(Stored data entries)
-- Opening Marker --
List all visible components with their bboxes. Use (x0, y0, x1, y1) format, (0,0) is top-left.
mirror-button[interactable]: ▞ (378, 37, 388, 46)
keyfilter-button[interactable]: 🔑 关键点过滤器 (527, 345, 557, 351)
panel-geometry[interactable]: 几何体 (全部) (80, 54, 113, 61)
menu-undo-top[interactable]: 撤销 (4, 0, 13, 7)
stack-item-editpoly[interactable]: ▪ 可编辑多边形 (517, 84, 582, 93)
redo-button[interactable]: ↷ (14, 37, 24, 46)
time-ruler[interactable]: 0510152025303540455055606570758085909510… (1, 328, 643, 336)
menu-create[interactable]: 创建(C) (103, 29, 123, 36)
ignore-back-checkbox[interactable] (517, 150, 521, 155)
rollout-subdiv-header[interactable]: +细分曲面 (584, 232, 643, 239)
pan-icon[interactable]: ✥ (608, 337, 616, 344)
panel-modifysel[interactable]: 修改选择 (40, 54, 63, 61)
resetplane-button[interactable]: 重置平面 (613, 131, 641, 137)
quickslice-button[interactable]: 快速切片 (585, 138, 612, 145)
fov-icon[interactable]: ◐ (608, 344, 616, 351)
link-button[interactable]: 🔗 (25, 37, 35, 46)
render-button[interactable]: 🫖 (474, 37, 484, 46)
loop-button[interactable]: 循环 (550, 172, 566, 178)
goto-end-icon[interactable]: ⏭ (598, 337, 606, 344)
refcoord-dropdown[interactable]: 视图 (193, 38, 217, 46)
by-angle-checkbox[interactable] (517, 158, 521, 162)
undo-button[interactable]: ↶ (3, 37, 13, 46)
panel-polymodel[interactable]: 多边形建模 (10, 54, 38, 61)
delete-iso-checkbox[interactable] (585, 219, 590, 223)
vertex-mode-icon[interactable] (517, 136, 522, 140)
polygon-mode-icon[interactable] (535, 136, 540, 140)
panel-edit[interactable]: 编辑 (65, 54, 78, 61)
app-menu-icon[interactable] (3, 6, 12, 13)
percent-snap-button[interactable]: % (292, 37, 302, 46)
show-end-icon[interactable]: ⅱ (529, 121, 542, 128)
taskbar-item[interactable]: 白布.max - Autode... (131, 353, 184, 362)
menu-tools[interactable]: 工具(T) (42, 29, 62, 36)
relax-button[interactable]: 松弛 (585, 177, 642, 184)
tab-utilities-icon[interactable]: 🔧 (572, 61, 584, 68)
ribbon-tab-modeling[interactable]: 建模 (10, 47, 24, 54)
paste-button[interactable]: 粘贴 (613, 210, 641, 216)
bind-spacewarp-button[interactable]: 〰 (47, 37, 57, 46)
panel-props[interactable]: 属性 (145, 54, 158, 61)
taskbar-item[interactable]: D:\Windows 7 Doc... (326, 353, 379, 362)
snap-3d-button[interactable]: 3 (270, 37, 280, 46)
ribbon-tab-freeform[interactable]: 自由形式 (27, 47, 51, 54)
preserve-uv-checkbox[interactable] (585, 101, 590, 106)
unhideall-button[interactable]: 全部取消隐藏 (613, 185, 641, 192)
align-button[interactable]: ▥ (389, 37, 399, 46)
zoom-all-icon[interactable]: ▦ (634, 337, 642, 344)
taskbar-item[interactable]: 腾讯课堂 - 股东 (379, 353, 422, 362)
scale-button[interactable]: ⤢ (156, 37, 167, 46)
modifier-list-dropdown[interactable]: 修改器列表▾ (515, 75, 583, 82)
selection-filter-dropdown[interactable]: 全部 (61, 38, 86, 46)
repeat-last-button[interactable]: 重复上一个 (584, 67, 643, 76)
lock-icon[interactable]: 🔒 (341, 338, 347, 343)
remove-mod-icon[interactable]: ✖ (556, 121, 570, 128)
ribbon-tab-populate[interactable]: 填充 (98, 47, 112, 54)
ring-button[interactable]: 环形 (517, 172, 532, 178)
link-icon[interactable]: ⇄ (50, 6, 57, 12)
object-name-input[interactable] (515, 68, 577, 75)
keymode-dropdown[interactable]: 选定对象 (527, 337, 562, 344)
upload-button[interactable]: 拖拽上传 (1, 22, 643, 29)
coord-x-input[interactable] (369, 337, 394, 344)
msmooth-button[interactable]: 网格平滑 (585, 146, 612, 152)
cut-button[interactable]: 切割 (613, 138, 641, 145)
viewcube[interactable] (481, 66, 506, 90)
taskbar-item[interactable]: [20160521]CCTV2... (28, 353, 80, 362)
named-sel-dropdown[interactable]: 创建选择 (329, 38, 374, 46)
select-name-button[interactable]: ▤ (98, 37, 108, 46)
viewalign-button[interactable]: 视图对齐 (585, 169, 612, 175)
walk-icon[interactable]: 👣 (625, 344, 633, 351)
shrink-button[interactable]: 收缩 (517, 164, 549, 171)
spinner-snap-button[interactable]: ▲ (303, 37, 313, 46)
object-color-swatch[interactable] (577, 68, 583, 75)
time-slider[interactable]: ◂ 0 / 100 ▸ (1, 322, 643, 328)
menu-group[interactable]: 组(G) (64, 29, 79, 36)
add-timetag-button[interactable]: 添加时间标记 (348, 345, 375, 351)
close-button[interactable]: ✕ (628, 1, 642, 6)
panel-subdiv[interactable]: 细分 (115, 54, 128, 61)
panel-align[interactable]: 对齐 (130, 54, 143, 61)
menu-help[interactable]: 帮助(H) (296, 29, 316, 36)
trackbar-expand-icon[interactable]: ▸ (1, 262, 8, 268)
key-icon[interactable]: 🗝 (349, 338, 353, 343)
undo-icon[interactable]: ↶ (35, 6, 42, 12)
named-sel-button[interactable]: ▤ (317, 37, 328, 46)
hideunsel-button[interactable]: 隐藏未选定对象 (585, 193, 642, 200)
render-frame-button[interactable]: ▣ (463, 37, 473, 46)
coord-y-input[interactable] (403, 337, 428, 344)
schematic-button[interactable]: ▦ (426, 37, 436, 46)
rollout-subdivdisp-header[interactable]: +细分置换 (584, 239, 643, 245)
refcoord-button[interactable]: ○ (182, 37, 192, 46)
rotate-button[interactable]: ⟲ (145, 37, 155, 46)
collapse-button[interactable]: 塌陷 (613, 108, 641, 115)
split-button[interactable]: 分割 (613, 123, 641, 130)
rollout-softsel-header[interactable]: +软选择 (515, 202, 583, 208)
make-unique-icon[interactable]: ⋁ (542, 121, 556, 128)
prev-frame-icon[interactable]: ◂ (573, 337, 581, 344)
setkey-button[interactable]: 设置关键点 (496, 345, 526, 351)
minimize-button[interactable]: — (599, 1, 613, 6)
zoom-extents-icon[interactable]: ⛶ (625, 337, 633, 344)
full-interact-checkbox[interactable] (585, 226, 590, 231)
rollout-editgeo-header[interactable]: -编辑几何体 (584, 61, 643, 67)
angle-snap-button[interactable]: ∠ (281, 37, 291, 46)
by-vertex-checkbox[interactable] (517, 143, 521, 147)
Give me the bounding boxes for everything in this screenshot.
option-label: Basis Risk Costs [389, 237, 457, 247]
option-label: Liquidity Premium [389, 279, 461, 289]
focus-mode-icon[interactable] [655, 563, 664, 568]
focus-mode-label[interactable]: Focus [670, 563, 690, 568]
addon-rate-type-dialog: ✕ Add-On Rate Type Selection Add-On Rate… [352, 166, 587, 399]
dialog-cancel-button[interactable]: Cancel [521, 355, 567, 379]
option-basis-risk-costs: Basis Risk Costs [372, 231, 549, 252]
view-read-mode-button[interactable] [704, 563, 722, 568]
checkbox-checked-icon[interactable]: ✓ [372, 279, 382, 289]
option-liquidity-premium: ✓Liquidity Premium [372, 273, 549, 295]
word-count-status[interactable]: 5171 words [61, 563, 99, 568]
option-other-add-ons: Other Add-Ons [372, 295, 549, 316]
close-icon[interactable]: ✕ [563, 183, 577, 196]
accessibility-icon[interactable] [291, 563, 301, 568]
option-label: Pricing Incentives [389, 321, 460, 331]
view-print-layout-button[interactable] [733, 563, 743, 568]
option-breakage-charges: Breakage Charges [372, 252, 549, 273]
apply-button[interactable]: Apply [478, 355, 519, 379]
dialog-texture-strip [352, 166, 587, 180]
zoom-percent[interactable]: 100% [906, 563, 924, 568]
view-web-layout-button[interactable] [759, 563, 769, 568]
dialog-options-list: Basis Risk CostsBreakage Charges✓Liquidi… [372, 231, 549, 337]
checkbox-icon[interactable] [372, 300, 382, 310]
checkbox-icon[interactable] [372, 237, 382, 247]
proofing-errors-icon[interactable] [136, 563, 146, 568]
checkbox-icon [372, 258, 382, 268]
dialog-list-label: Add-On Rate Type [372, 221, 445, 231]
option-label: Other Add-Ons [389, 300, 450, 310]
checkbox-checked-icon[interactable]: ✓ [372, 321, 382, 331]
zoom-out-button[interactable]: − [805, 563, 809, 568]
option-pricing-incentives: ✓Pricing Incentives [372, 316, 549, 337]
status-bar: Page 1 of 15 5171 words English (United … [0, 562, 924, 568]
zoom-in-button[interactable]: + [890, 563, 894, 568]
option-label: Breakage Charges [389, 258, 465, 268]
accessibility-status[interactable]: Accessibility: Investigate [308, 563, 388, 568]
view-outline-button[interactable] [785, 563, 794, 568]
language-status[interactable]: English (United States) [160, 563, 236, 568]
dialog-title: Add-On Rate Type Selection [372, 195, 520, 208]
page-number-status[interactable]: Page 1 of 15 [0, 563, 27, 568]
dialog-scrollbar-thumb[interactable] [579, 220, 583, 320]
-- Closing Marker --
### [What needs to be done]
Looking through the entries, count the lines that hold the word "Pricing" and state that count alone.

### [Your solution]
2